Obama Calls New Education Overhaul ‘A Christmas Miracle,' Sweeping Away Once Bipartisan Consensus

After more than a decade, an even broader bipartisan consensus was reached that the previous bipartisan consensus on the federal role in education didn’t work very well.

In 2002, No Child Left Behind was heralded as a grand bipartisan accomplishment when Republican President George W. Bush and Massachusetts Democratic Sen. Ted Kennedy were holding events together and pushing hard to sell their education vision to their respective parties.

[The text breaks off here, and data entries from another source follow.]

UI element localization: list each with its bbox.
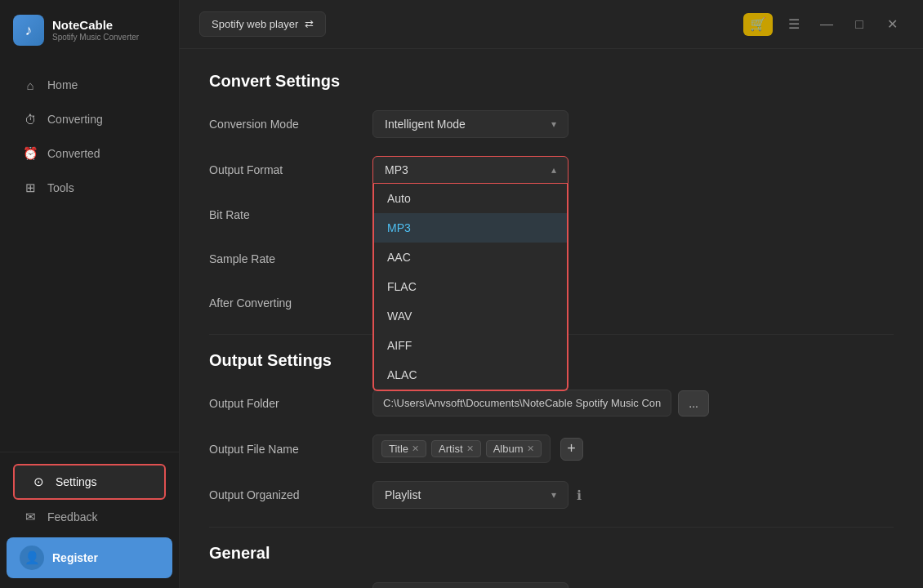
settings-icon: ⊙ — [31, 474, 46, 489]
sidebar-item-settings[interactable]: ⊙ Settings — [13, 464, 166, 500]
logo-icon: ♪ — [13, 15, 44, 46]
sidebar-item-converted[interactable]: ⏰ Converted — [7, 137, 172, 170]
converted-icon: ⏰ — [23, 146, 38, 161]
app-logo: ♪ NoteCable Spotify Music Converter — [0, 0, 179, 60]
tools-icon: ⊞ — [23, 180, 38, 195]
sample-rate-label: Sample Rate — [209, 252, 372, 265]
close-button[interactable]: ✕ — [881, 13, 903, 36]
spotify-btn-label: Spotify web player — [212, 18, 298, 30]
output-folder-control: C:\Users\Anvsoft\Documents\NoteCable Spo… — [372, 390, 709, 416]
conversion-mode-dropdown[interactable]: Intelligent Mode ▾ — [372, 110, 569, 138]
conversion-mode-value: Intelligent Mode — [385, 118, 466, 131]
register-button[interactable]: 👤 Register — [7, 537, 172, 578]
format-option-mp3[interactable]: MP3 — [374, 213, 567, 243]
app-title: NoteCable — [52, 18, 139, 33]
output-folder-label: Output Folder — [209, 397, 372, 410]
app-subtitle: Spotify Music Converter — [52, 33, 139, 42]
settings-content: Convert Settings Conversion Mode Intelli… — [180, 49, 923, 588]
sidebar-item-feedback[interactable]: ✉ Feedback — [7, 501, 172, 532]
output-filename-control: Title ✕ Artist ✕ Album ✕ + — [372, 434, 583, 463]
add-tag-button[interactable]: + — [560, 438, 583, 461]
cart-button[interactable]: 🛒 — [743, 13, 773, 36]
output-organized-label: Output Organized — [209, 488, 372, 501]
output-organized-value: Playlist — [385, 488, 421, 501]
maximize-button[interactable]: □ — [848, 13, 871, 36]
bit-rate-label: Bit Rate — [209, 208, 372, 221]
output-organized-row: Output Organized Playlist ▾ ℹ — [209, 481, 894, 509]
converting-icon: ⏱ — [23, 112, 38, 127]
output-format-control: MP3 ▴ Auto MP3 AAC FLAC WAV AIFF ALAC — [372, 156, 585, 184]
output-organized-dropdown[interactable]: Playlist ▾ — [372, 481, 569, 509]
sidebar-item-tools-label: Tools — [47, 181, 74, 194]
output-format-menu: Auto MP3 AAC FLAC WAV AIFF ALAC — [372, 184, 569, 391]
topbar: Spotify web player ⇄ 🛒 ☰ — □ ✕ — [180, 0, 923, 49]
output-filename-row: Output File Name Title ✕ Artist ✕ Album … — [209, 434, 894, 463]
output-folder-row: Output Folder C:\Users\Anvsoft\Documents… — [209, 390, 894, 416]
tag-album: Album ✕ — [486, 440, 542, 457]
format-option-wav[interactable]: WAV — [374, 301, 567, 331]
menu-button[interactable]: ☰ — [783, 13, 805, 36]
minimize-button[interactable]: — — [815, 13, 838, 36]
feedback-icon: ✉ — [23, 510, 38, 524]
convert-settings-title: Convert Settings — [209, 72, 894, 91]
sidebar-bottom: ⊙ Settings ✉ Feedback 👤 Register — [0, 452, 179, 588]
output-filename-label: Output File Name — [209, 443, 372, 456]
tag-title: Title ✕ — [381, 440, 426, 457]
sidebar: ♪ NoteCable Spotify Music Converter ⌂ Ho… — [0, 0, 180, 588]
output-format-row: Output Format MP3 ▴ Auto MP3 AAC FLAC WA… — [209, 156, 894, 184]
sidebar-item-feedback-label: Feedback — [47, 510, 97, 523]
tag-artist-close[interactable]: ✕ — [466, 443, 474, 454]
main-content: Spotify web player ⇄ 🛒 ☰ — □ ✕ Convert S… — [180, 0, 923, 588]
chevron-down-icon: ▾ — [551, 118, 556, 130]
tag-container: Title ✕ Artist ✕ Album ✕ — [372, 434, 551, 463]
chevron-down-icon: ▾ — [551, 489, 556, 501]
register-label: Register — [52, 551, 98, 564]
window-controls: 🛒 ☰ — □ ✕ — [743, 13, 903, 36]
sidebar-item-converting[interactable]: ⏱ Converting — [7, 103, 172, 136]
format-option-aac[interactable]: AAC — [374, 243, 567, 272]
browse-button[interactable]: ... — [678, 390, 709, 416]
home-icon: ⌂ — [23, 78, 38, 92]
avatar-icon: 👤 — [25, 550, 40, 565]
output-format-value: MP3 — [385, 163, 408, 176]
tag-album-close[interactable]: ✕ — [527, 443, 534, 454]
spotify-player-button[interactable]: Spotify web player ⇄ — [199, 11, 326, 37]
general-title: General — [209, 544, 894, 563]
tag-title-close[interactable]: ✕ — [412, 443, 419, 454]
format-option-alac[interactable]: ALAC — [374, 360, 567, 390]
output-folder-input[interactable]: C:\Users\Anvsoft\Documents\NoteCable Spo… — [372, 390, 671, 416]
general-section: General Appearance Dark ▾ Languages Engl… — [209, 544, 894, 588]
switch-icon: ⇄ — [305, 18, 314, 30]
logo-text: NoteCable Spotify Music Converter — [52, 18, 139, 42]
format-option-aiff[interactable]: AIFF — [374, 331, 567, 360]
sidebar-item-tools[interactable]: ⊞ Tools — [7, 172, 172, 204]
appearance-row: Appearance Dark ▾ — [209, 582, 894, 588]
appearance-dropdown[interactable]: Dark ▾ — [372, 582, 569, 588]
tag-artist: Artist ✕ — [431, 440, 481, 457]
sidebar-nav: ⌂ Home ⏱ Converting ⏰ Converted ⊞ Tools — [0, 60, 179, 452]
format-option-auto[interactable]: Auto — [374, 184, 567, 213]
sidebar-item-home-label: Home — [47, 78, 78, 91]
sidebar-item-converted-label: Converted — [47, 147, 100, 160]
format-option-flac[interactable]: FLAC — [374, 272, 567, 301]
divider-2 — [209, 527, 894, 528]
chevron-up-icon: ▴ — [551, 164, 556, 176]
output-format-label: Output Format — [209, 163, 372, 176]
output-format-dropdown[interactable]: MP3 ▴ — [372, 156, 569, 184]
sidebar-item-converting-label: Converting — [47, 113, 103, 126]
output-organized-control: Playlist ▾ ℹ — [372, 481, 582, 509]
conversion-mode-label: Conversion Mode — [209, 118, 372, 131]
after-converting-label: After Converting — [209, 296, 372, 310]
conversion-mode-control: Intelligent Mode ▾ — [372, 110, 585, 138]
appearance-control: Dark ▾ — [372, 582, 585, 588]
sidebar-item-home[interactable]: ⌂ Home — [7, 69, 172, 101]
sidebar-item-settings-label: Settings — [56, 475, 97, 488]
avatar: 👤 — [20, 546, 44, 570]
info-icon[interactable]: ℹ — [577, 488, 582, 503]
conversion-mode-row: Conversion Mode Intelligent Mode ▾ — [209, 110, 894, 138]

They were successful, but the law prompted years of angst and some regret.

On Thursday, in a somewhat rare bill-signing ceremony underscoring how unpopular the law had become, President Barack Obama signed the Every Child Succeeds Act as a replacement.

"After more than 10 years, members of Congress from both parties have come together to revise our national education law,” Obama said at the bill-signing, flanked by lawmakers and school children. “I’m proud to sign a law that will make sure every student is prepared to succeed.”

President Barack Obama signs the Every Student Succeeds Act, a bipartisan rewrite of No Child Left Behind, at the Eisenhower Executive Office Building in Washington, D.C., Thursday. (Jim Watson/AFP/Getty Images)

Obama jokingly said the bill is "a Christmas miracle, a bipartisan bill-signing right here."

NCLB established some principles about children learning at grade level and accountability for schools — some of which will be upheld in the Every Child Succeeds act.

The chief goals of the Every Child Succeeds Act, which passed the House and Senate with overwhelming support, focuses on higher academic standards in states in order to push U.S. schools to be on a par with international competitors. While making no mention of the controversial Common Core standards, the legislation calls for establishing college- and career-ready standards for students to be incentivized with additional Race to the Top grants.

The bill also provides billions to pre-school programs, as well as more money for science, technology, engineering and math for K-12, which Obama has been advocating for years.

“The goals of the predecessor of this law, No Child Left Behind, were the right ones,” Obama said. “It didn’t always work out in practice. That’s OK. Sometimes reform efforts, you make modifications.”

President George W. Bush shakes hands with Sen. Edward M. Kennedy (D-Mass.) Jan. 8, 2001, at Boston Latin School in Boston. Bush spoke about his No Child Left Behind education bill. (Darren McCollester/Getty Images)

While proponents say the new legislation provides greater authority to state and local governments than the plan championed by Bush and Kennedy, the law maintains annual standardized testing, which has been one of the chief complaints about NCLB. However, the legislation is designed to give schools and teachers more room to prevent the testing from crowding out instruction time.

“Both parties have long-agreed that No Child Left Behind is broken and needs to be fixed,” Senate Majority Leader Mitch McConnell (R-Ky.) said. “A new majority in Congress thought it was time to finally change that dynamic. So we demonstrated how a functioning committee process in a functioning Senate could help break through gridlock.”

“The Every Student Succeeds Act would put education back in the hands of those who know our kids best: parents, teachers, states and school boards,” McConnell said. “It would help students succeed instead of helping Washington grow. That’s something all of us can get behind, because all of us represent different states with different children who have different needs.”